Anesthetic-free dental cleanings have been growing in popularity over the past several years. They are marketed as a safe low-cost alternative to dental cleanings done under general anesthetic at vet clinics. The idea is that your pet will lay down and willingly allow their teeth to be cleaned with handheld instruments. Although this may sound like a great option, it is not without risks.
When a licensed Veterinarian examines your pet’s mouth and recommends a dental prophylaxis, it is likely because there is calculus (hardened plaque) and/or gingivitis (inflammation of the gums). The procedure that they are recommending is a thorough process. At Mill Creek Animal Hospital, a dental prophylaxis includes: a pre-anesthetic exam the morning of surgery, a nail trim, IV catheter placement and IV fluids, intubation and gas anesthesia maintenance, ultrasonic scaling, probing, polishing, and a fluoride treatment. There is a reason for every step of the process- for example, the IV catheter gives venous access to administer drugs in case of an emergency. Another example would be that polishing is necessary to perform after scaling the teeth, as the scaler creates micro grooves in the teeth that polishing smooths out. The micro grooves give texture for the plaque to live in.

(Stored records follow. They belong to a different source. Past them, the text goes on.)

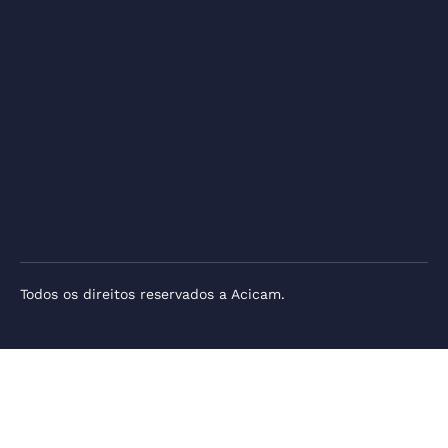
Todos os direitos reservados a Acicam.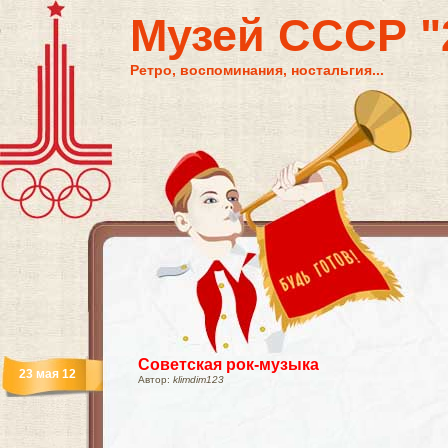
Музей СССР "2
Ретро, воспоминания, ностальгия...
Советская рок-музыка
23 мая 12
Автор:
klimdim123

Anesthetic-free cleanings typically do not take place in a veterinary clinic. This means several things- there is typically not a licensed Veterinarian on site, there are not emergency drugs on hand in case of an emergency, and if an emergency does take place, you have to leave to seek out a veterinarian with said resources. In Alberta, there are no pre-requisites/regulations for anesthetic-free cleanings- meaning that anyone with any amount of experience can perform them. A licensed Animal Health Technician obtains a two-year diploma and writes a registration exam before they can perform dental cleanings. A Veterinarian obtains a four-year veterinary medicine degree with 2-4 years of prerequisite post-secondary education and a registration exam before they can perform dental extractions.
When an animal is awake, it is impossible to examine every aspect of the tooth thoroughly. Not to mention, it is dangerous to put any kind of instrument in the mouth when they are awake. With any sudden movement, an object could pierce the fragile mucous membranes. The person holding the instrument could also be injured by the teeth of the animal or the instrument itself. We recommend that any dental procedure be done under general anesthetic for the safety of your pet and for ourselves.
Taking these factors into consideration is crucial when deciding which procedure to go forward with for your pet. Always ask questions if you have them, the service provider should be able to answer with an understandable response. We want you to understand why we follow a specific protocol for the procedure we are performing on your pet. It is our job and commitment to our profession that makes us care about what decisions you make for your pet’s best interest. Weighing the pros and cons of a procedure that you are choosing for your pet can help you make a decision. When in doubt, discuss with your Veterinarian and trust their professional opinion.